What You Need To Know

  • African American business owner in DTLA had his shop vandalized during protests

  • He says people vandalizing, looting not true protesters, but "joyriding kids"

  • As a 6'5 African American man, he says he understands and has experienced racial injustice

  • He supports peaceful protests and hopes vandals don't mar true message

As a black man, who owns his own successful bakery, even being featured on TV, he says these protests help white America see what a day in the life of a minority is in this country.

“Whether it be the clutching of a purse on an elevator or assuming that if you're 6’5 you’re an athlete, opposed to a businessman, those things, are little murders of the soul. A microcosm of what is happening in the nation,” said Brown.

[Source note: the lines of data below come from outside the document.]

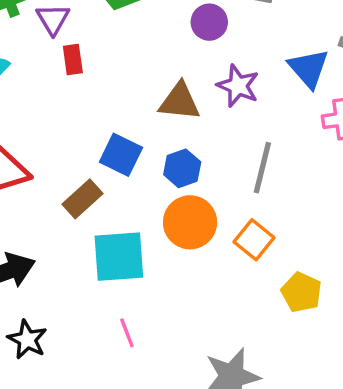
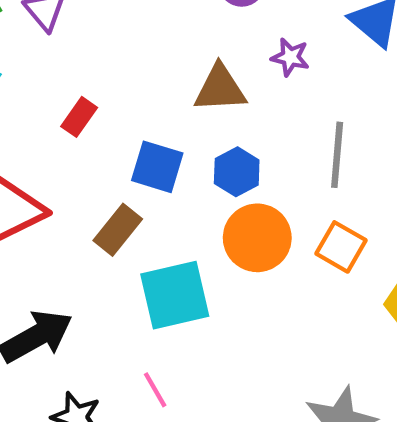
red rectangle: (73, 59) -> (79, 117), moved, turned 52
purple star: (238, 86) -> (290, 57), size x0.7
pink line: (127, 333) -> (155, 390), moved

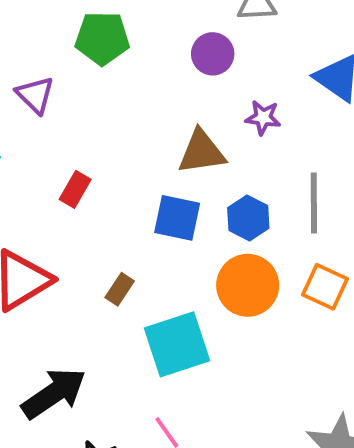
blue square: (157, 167) -> (177, 218), moved
blue hexagon: (237, 172) -> (248, 218), moved
brown rectangle: (118, 230) -> (120, 289), size x0.7

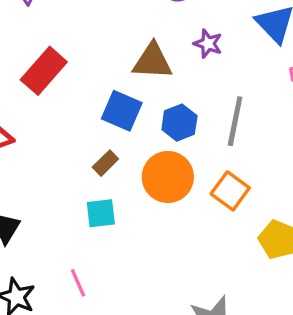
red rectangle: (75, 189) -> (44, 71), size x1.6
brown rectangle: (120, 289) -> (105, 163), moved
cyan square: (177, 344) -> (101, 213), size x0.6

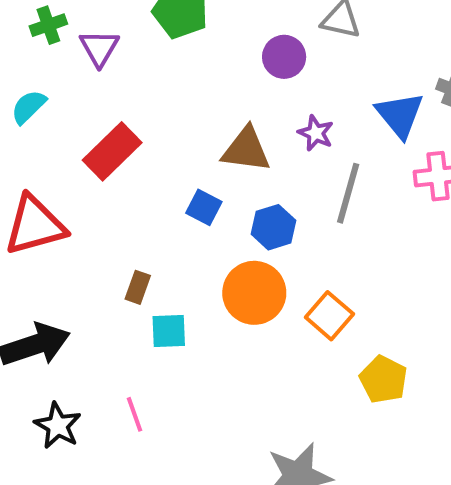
blue square: (122, 111) -> (204, 207), size x0.7
gray line: (235, 121) -> (348, 193), moved
brown rectangle: (105, 163) -> (138, 287), moved, turned -30

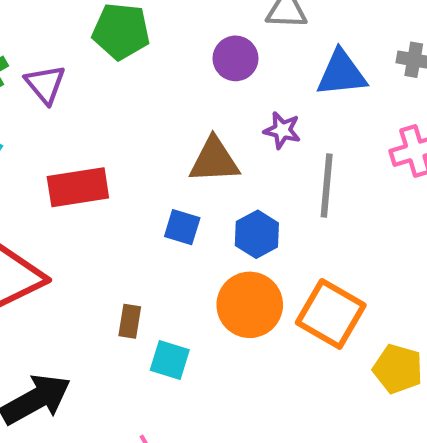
blue triangle: (400, 115) -> (341, 73), moved, turned -46
red rectangle: (112, 151) -> (78, 187), turned 46
orange square: (329, 316) -> (331, 314), size x1.4
cyan square: (169, 331) -> (170, 360), turned 30

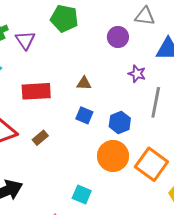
brown triangle: (214, 160) -> (84, 83), moved, size x0.6
brown rectangle: (130, 321) -> (40, 138), moved, turned 35
cyan square: (170, 360) -> (82, 195), moved

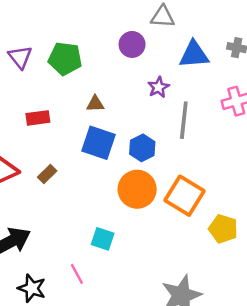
green pentagon: (64, 18) -> (65, 59), moved
purple star: (137, 74) -> (159, 87), turned 30
red rectangle: (36, 91) -> (38, 118), size x0.7
blue square: (84, 115) -> (99, 143), size x1.6

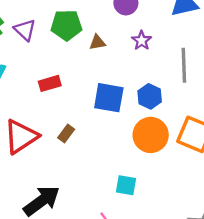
purple star: (159, 87) -> (142, 41), moved
brown triangle: (95, 104) -> (97, 42), moved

As Brown shows footage of what he says are some peaceful protesters seeming to be detained, he says he is proud to see all communities come together to spread the message that black lives matter.

“They weren’t destroying anything. They were conscientiously fighting for what they believe in, which is the injustice of black people,” said Brown.

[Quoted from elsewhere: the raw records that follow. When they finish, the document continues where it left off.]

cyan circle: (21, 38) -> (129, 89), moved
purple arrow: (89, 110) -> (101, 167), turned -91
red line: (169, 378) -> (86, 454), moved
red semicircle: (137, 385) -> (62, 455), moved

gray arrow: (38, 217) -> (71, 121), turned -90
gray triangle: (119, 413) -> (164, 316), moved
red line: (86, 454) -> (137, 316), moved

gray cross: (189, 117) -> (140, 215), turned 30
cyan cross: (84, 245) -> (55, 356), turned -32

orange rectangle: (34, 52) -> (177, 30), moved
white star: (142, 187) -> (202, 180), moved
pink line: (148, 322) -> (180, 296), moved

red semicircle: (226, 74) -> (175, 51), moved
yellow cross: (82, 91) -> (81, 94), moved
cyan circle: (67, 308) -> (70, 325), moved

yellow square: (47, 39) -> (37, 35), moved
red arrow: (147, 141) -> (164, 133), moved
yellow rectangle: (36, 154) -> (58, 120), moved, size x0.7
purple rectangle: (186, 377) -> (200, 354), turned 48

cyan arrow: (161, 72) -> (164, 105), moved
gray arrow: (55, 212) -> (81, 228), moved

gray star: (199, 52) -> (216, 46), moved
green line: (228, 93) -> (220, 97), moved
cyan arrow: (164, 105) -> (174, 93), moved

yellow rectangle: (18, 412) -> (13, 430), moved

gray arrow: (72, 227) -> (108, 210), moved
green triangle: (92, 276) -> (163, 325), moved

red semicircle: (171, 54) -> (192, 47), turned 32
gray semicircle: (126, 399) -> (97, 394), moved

He says the ones destroying businesses were young outliers, no older than 21 from what he saw, who were not involved in peaceful gatherings.

“They don’t know who George Floyd is,” he said.

After Friday night’s events, he found graffiti on his store window and his fellow neighborhood businesses were looted and destroyed, so he decided to sit in front of his store from 8 p.m. to 6 a.m. over the weekend to protect it.

“These were children destroying the city. Children that were burning and looting and carrying four boxes of Nikes running by me in front of the store. They weren’t protesters. They didn’t have signs. They were joyriding kids,” said Brown.

He hopes this vandalism will stop so the messages from the actual protesters can be heard among all this noise.

“It’s not just about black people fighting for the cause, it’s about humanity coming together. It’s about everyone seeing the horrific injustice that is going on, so I hope that at this point with all this destruction, [we] rebuild together so that we heal and be a better nation,” said Brown.

As he hopes for a better nation, in the meantime, he continues to stand vigil protecting his business from those outliers.